La sortie de "Nevermind" il y a 25 ans marque plusieurs changements dans une industrie somnolente. Le grunge, terme inventé par les journalistes, a le mérite de détourner les regards de la scène de Los Angeles pour se porter vers la verte Seattle et sa périphérie, plus connue pour être un centre économique qu'un réel creuset musical.
Comptabiliser les ventes avec plus de précision
En 1991, on observe également un changement radical dans la façon de comptabiliser les ventes de musique avec l'introduction du système Soundscan, qui se base désormais sur la précision des codes-barre et non plus sur le retour subjectif des gros vendeurs. Le premiers chiffres font l’effet d’une douche froide et contredisent les prévisions: en tête des ventes, on retrouve le hip hop, le métal et la country.
La réaction des maisons de disques sera la même qu'à chaque gros phénomène musical: s’engouffrer dans la brèche ouverte par le trio d'Aberdeen. Si un seul Nirvana pouvait vendre des millions de disques, combien de groupes du milieu indépendant et alternatif attendaient dans l’ombre?
>>Découvrez le reportage de Vincent Rebetez, François Küffer et Nicolas Julliard à l'occasion des 20 ans de l'album "Nevermind", réalisé aux Etats-Unis sur les traces de Kurt Cobain:
L'histoire de la pochette
25 ans après, la vie étant bien faite et le cycle de la mode relativement prévisible, les Doc Martens, les jeans troués et les chemises de bûcheron font leur grand retour chez les adolescents. Comme Kiss, la bouche des Rolling Stones et Eddie d'Iron Maiden, les t-shirts de Nirvana se vendent comme des petits pains comme pour dire "j’avais deux ans quand "Nevermind" est sorti, et toi t’étais pas né … ".
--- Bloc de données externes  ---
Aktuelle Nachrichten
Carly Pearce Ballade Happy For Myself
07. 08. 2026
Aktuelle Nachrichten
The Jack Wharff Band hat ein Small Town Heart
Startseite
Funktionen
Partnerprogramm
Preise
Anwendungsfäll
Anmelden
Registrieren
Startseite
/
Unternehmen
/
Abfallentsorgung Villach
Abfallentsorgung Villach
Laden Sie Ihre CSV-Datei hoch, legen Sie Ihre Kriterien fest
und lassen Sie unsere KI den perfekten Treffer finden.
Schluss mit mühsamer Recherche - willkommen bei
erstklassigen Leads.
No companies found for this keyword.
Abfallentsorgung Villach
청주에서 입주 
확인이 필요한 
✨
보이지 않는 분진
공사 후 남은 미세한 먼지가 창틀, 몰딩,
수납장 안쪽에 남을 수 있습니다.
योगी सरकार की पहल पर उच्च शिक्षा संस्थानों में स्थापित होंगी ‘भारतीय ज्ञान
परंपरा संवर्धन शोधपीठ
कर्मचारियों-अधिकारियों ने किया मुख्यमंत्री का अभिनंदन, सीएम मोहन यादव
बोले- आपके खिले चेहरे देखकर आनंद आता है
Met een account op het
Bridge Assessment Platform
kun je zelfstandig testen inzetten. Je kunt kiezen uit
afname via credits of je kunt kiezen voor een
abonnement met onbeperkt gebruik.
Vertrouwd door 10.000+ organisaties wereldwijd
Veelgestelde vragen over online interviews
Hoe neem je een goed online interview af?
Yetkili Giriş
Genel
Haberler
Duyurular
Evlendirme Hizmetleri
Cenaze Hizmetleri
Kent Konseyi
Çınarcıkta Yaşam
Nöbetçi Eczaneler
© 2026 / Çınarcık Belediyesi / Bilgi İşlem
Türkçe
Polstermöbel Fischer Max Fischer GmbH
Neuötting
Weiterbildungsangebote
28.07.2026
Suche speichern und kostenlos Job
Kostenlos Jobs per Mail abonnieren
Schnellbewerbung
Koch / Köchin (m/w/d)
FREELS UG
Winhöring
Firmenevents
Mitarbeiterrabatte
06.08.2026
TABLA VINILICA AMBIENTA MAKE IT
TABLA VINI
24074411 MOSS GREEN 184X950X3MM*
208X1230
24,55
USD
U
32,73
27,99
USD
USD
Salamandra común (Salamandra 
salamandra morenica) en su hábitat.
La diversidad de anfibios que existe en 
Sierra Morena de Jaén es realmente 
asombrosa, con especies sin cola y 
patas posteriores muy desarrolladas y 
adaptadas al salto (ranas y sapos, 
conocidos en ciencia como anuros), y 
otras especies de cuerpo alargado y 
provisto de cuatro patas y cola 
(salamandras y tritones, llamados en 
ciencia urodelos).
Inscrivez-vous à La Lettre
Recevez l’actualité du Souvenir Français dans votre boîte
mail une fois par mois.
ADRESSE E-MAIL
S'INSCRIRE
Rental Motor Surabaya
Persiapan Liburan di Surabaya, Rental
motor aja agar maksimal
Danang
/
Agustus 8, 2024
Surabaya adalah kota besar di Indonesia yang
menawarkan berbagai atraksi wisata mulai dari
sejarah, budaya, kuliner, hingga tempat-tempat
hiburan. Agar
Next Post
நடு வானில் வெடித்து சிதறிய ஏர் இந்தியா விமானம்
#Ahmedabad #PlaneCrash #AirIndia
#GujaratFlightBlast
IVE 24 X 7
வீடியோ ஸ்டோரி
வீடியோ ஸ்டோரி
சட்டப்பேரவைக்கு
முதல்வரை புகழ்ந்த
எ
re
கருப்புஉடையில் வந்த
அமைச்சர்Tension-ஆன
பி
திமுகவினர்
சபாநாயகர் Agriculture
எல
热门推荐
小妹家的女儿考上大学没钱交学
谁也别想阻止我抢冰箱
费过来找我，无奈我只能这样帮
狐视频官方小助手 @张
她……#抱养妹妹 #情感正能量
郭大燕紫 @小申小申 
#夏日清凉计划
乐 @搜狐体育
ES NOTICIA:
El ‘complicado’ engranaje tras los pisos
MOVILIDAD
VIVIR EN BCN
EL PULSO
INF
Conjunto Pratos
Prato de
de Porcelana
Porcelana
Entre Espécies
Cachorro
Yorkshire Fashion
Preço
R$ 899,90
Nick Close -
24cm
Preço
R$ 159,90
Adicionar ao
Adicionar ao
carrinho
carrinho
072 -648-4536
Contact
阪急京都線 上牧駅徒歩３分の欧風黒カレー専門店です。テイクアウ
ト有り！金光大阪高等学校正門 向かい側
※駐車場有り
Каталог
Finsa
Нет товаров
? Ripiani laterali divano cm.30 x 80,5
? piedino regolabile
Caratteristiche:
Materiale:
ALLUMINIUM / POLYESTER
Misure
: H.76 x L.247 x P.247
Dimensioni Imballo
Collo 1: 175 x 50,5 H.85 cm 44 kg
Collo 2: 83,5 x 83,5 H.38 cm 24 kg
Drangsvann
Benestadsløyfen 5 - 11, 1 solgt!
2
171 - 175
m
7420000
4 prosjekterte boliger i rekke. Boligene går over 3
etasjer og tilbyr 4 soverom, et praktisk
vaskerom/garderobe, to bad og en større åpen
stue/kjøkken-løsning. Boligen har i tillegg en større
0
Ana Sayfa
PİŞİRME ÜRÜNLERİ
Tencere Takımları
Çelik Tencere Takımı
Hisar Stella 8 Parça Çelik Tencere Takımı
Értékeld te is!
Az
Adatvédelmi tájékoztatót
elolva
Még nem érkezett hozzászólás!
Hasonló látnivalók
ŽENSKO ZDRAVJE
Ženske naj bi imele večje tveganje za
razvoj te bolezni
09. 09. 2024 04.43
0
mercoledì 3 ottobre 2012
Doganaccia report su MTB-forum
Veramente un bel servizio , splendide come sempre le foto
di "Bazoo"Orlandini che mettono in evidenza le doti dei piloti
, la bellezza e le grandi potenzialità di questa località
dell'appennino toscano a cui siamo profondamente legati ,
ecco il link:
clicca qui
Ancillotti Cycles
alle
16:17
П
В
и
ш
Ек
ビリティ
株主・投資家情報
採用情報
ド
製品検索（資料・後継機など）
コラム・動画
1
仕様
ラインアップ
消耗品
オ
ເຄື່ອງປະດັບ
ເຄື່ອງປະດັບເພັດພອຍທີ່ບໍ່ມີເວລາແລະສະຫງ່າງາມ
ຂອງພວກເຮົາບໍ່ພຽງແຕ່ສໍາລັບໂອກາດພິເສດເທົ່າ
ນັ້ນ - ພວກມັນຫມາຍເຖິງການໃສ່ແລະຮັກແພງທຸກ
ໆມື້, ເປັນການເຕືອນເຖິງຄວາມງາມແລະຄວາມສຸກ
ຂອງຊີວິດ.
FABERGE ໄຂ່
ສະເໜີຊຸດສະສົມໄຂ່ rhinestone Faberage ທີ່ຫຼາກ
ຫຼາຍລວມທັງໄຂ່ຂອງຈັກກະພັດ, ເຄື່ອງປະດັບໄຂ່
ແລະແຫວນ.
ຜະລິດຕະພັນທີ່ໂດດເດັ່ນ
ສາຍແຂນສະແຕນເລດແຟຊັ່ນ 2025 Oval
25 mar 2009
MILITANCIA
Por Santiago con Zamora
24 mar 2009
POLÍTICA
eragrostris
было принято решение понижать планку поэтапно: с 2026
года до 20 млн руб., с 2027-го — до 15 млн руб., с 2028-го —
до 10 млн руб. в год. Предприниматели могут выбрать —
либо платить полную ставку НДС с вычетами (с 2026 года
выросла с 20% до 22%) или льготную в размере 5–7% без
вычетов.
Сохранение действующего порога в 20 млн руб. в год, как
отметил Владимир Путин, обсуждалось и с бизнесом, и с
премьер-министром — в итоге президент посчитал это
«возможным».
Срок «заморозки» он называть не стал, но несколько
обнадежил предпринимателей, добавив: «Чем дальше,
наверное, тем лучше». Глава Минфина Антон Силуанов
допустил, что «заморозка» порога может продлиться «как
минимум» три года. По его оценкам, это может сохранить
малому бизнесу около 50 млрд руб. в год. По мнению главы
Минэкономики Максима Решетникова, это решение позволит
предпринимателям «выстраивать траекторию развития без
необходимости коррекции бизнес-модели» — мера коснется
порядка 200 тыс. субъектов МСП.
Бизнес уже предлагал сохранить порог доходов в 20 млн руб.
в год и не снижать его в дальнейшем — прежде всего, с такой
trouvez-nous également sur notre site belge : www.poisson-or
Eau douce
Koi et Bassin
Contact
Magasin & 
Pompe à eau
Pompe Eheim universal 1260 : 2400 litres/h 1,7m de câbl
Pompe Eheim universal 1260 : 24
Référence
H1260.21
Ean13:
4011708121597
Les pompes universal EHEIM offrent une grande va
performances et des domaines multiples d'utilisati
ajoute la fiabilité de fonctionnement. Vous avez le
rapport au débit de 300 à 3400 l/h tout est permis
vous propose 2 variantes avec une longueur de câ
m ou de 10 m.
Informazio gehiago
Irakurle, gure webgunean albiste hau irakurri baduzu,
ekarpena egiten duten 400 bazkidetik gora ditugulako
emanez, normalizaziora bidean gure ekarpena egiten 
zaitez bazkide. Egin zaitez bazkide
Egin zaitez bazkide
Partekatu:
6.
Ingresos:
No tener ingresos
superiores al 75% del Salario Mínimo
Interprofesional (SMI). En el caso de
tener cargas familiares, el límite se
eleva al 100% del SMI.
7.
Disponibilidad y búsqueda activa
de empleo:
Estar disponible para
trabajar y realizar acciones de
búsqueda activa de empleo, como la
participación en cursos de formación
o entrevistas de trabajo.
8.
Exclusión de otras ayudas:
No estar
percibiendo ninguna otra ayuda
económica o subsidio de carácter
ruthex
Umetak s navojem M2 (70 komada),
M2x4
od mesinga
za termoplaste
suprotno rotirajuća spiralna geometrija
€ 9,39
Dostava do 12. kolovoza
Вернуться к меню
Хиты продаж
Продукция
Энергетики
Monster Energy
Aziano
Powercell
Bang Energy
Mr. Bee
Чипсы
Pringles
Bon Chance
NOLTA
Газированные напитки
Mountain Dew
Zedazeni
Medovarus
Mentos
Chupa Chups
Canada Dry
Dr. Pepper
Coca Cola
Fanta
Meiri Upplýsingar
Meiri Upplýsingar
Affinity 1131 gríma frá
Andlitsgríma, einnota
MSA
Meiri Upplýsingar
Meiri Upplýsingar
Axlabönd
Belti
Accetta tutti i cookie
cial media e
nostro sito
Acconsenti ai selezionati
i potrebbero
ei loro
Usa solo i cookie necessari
Celui qui à ce petit jeu peut véritablement frimer, c’est le bébé nageur de la pochette de Nevermind. Âgé de 4 mois au moment de la séance photo, en été 1991, Spencer Elden a aujourd’hui environ 25 ans. "Mes parents ont été contactés par le photographe, ils ont été payés 200$ et sont allés manger des Tacos après la séance. Pas de quoi fouetter un chat" a commenté Elden dans une interview donnée au Guardian. "Quand j’ai fêté mes 1 an, "Nevermind" était déjà vendu à 3 millions d’exemplaires."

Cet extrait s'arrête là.